问题
I have two dataframes with different numbers of lines.
X&Y are coordinates in 2D position
DF1:
X,Y,C
1,1,12
2,2,22
3,3,33
4,4,45
5,5,43
6,6,56
DF2:
X,Y
start squere next two X,Y
END squere
X,Y,X1,Y1
1,1,3,3
2,2,4,4
part of my code
:
A = (abs(DF1['X']).values > abs(DF2['X']).values)
B = (abs(DF1['Y']).values > abs(DF2['Y']).values)
C = (abs(DF1['X']).values < abs(DF2['X1']).values)
D = (abs(DF1['Y']).values < abs(DF2['Y1']).values)
RESULT = A & B & C & D
result=DF1[RESULT]
ALSO: i can use only 2 columns from DF2, and in RESULT will be used only A & B, its only example. Right now 2times X and Y showing me the range of values.
When DF2 have only one line, there is OK. But with more than one i have received:
ValueError: operands could not be broadcast together with shapes
I know that i need to create a rule that all lines will be compared, but i don't know how, i have tried with diff, but no good results.
OUTPUT: I need to delete this error and start using line by line. For each line in DF2 i need separate result: for line 1:
X,Y,C
2,2,22
For line 2
X,Y,C
3,3,33
And after each checking the line i need to save dataframes results to one file So in this example in one file there will be``
2,2,22
3,3,33
Thanks for advice
EDIT: for Tbaki
def isInSquare(row, df2):
df2=result_from_other_def1.df1
df1=result_from_other_def2.df2
if (row.X > df2.iloc[0].X) and (row.Y > df2.iloc[1].Y):
if (row.X < df2.iloc[0].X1) and (row.Y < df2.iloc[1].Y2):
if (row.X < df2.iloc[1].X) and (row.Y < df2.iloc[1].Y):
if (row.X > df2.iloc[0].X) and (row.Y > df2.iloc[1].Y2):
return True
return False
DF1.apply(lambda x: isInSquare(x,DF2),axis= 1)# if i will leave this line
here, tk inter will run it automaticly so i my opiniot this should be inside definition.
Also i dont know how many lines will be in DF1 and in DF2.
Thanks
回答1:
Check this code, checking for a 5x5 square.
DF1 = pd.DataFrame({"X":[1,2,3,4,5,6],"Y":[1,2,3,4,5,6],"C":[12,22,33,45,13,56]})
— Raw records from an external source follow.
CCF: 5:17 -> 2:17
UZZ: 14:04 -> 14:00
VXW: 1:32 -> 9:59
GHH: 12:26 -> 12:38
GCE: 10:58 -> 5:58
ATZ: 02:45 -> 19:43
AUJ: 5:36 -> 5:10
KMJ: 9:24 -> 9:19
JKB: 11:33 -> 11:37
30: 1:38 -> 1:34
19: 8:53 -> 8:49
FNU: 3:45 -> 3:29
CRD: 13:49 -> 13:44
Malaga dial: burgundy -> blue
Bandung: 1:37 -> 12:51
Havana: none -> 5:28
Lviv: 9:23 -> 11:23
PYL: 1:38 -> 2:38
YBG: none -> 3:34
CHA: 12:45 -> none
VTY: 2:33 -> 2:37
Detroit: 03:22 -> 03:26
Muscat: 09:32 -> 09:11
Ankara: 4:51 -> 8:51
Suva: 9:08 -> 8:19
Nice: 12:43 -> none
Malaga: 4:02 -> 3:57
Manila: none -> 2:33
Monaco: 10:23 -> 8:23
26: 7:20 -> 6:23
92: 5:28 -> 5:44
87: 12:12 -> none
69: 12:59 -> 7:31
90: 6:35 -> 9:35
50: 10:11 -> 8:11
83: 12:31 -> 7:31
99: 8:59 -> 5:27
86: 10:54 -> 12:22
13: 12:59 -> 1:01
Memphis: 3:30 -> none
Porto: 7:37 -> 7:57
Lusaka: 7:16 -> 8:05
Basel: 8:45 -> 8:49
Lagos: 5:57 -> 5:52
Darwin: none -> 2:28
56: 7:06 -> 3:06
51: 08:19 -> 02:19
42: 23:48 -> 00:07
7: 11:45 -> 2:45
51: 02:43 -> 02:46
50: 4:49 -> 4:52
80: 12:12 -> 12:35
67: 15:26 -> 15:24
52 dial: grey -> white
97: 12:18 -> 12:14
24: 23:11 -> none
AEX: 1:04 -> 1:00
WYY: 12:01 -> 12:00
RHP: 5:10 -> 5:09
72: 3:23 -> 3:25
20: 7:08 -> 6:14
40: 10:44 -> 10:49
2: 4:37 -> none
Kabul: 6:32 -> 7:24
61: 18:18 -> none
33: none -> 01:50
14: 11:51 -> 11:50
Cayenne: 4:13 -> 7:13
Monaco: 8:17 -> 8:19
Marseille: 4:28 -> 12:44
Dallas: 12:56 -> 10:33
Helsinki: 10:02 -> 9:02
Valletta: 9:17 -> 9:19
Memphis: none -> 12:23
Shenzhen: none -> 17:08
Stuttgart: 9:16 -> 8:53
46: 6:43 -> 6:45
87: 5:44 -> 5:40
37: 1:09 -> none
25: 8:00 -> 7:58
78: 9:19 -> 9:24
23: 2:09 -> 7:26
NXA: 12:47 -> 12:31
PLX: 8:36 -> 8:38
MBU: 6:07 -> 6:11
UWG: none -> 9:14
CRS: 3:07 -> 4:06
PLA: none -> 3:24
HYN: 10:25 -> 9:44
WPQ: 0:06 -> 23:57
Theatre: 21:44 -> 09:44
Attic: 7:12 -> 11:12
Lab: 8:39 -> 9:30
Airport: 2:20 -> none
DF2 = pd.DataFrame({"X":[1,5],"Y":[1,1],"X1":[5,1],"Y1":[5,5]})
def isInSquare(row, df2):
c1 = (row.X > df2.iloc[0].X) and (row.Y > df2.iloc[0].Y)
c1 = c1 and (row.X < df2.iloc[0].X1) and (row.Y < df2.iloc[0].Y1)
c1 = c1 and (row.X < df2.iloc[1].X) and (row.Y > df2.iloc[1].Y)
c1 = c1 and (row.X > df2.iloc[1].X1) and (row.Y < df2.iloc[1].Y1)
return c1
DF_NEW = DF1[DF1.apply(lambda x: isInSquare(x,DF2),axis= 1)]
output
C X Y
1 22 2 2
2 33 3 3
3 45 4 4
if you want to keep the max C:
DF_NEW = DF_NEW.groupby(["X","Y"]).max().reset_index()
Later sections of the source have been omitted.